Child Dies From Injuries After Baseball Bat Attack

A 6-year-old child has died in Texas months after he was attacked with a baseball bat by a neighbor. Jeremy Tang Diaz suffered severe skull injuries during the attack in September when Daniel Logan allegedly broke into his home in Georgetown and assaulted him. Logan reportedly attacked his 65-year-old mother with the bat before approaching Tang Diaz.

Williamson County Sheriff Mike Gleason said there was no motive for the alleged assault and that Mr.
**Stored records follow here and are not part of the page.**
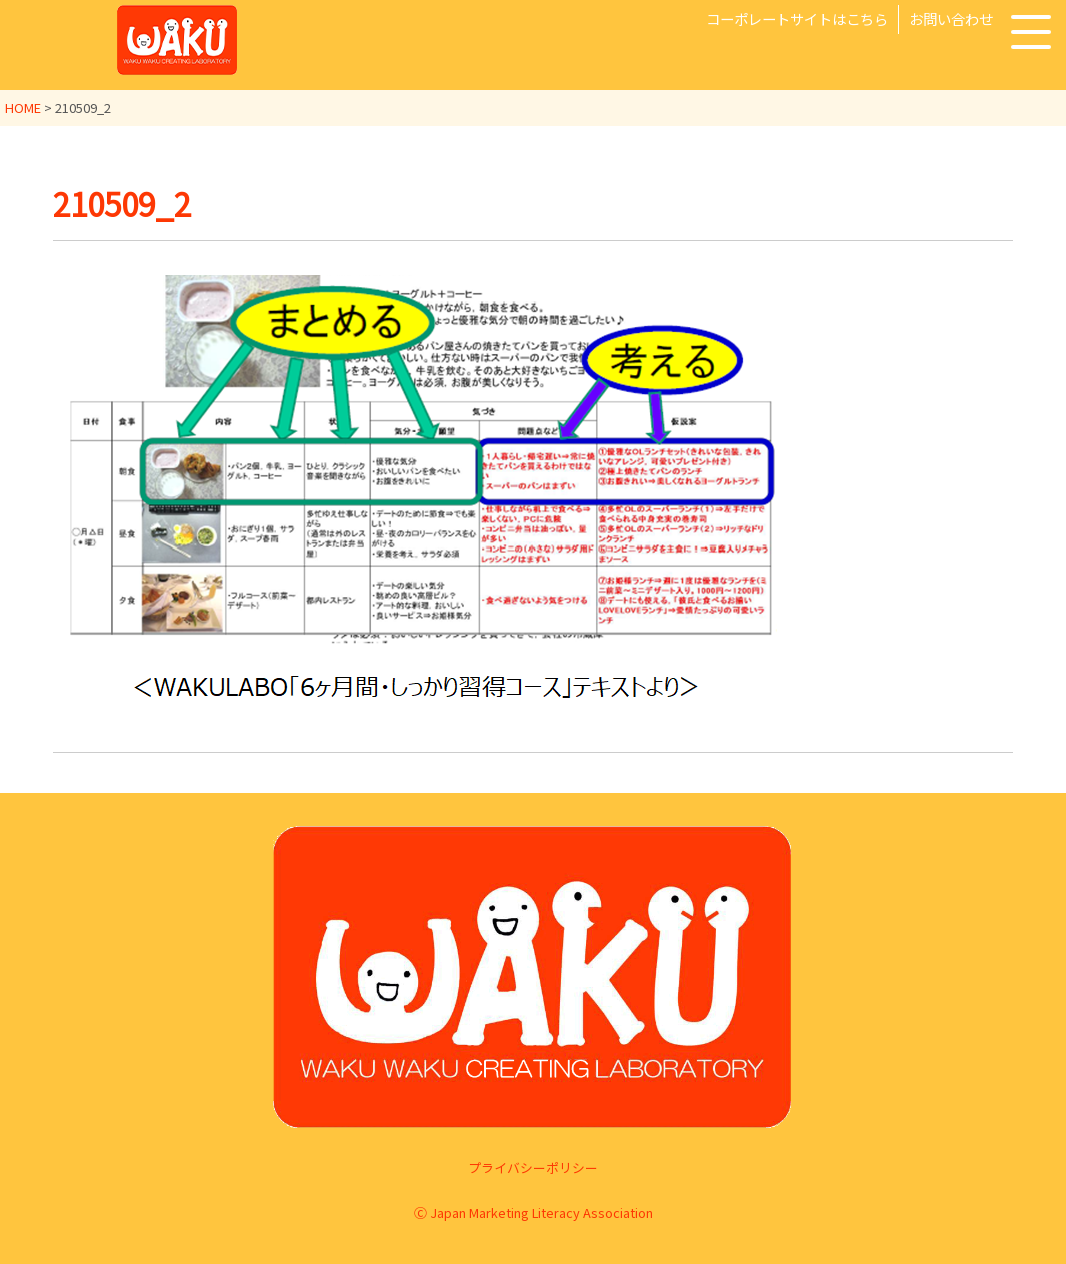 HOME (23, 107)
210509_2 (125, 203)
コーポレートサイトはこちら (797, 18)
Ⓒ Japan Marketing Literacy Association (533, 1211)
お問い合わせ (951, 18)
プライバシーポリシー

Logan was experiencing a mental health crisis. Jeremy’s father, Arturo Diaz, said, “One day, he just snapped. He came in, and before I could disarm him, he had already hurt my son.”

The child was taken to a local hospital, where he initially showed signs of progress, but on November 14, his condition deteriorated. “He fought for over 60 days and was improving, but at the end, the odds seemed against him, and he gave up the ghost,” his father said.
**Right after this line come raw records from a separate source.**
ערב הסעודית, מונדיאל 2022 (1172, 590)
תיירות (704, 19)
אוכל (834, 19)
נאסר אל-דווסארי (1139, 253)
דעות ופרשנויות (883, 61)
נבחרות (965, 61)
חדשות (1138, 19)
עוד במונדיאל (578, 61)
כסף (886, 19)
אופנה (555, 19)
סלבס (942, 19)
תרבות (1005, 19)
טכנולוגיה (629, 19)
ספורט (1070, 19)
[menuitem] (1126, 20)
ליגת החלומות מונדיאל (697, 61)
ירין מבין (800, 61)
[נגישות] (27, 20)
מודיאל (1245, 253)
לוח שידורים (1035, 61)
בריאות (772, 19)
After the attack, police arrested Logan and charged him with felony aggravated assault and intentionally causing serious bodily injury to a child, but he was found incompetent to stand trial on October 5.

People deemed incompetent to stand trial are considered incapable of assisting in their own defense due to mental impairment. According to the Department of Justice, “between 25,000 and 39,000 competency evaluations are conducted in the United States annually.” This amounts to between 2% and 8% of cases.

To be considered competent, a defendant must understand the charges against them and what the charges relate to. The Justice Department states that it must be demonstrated that a disturbance in an individual defendant is so great, “in light of existing evidence, and anticipating the substantial effort of a particular attorney,” that it results in the defendant being unable to rationally assist his or her attorney.

No specific information about Mr. Logan’s mental health has yet been made public, but attorneys are due to discuss his psychological fitness in late November.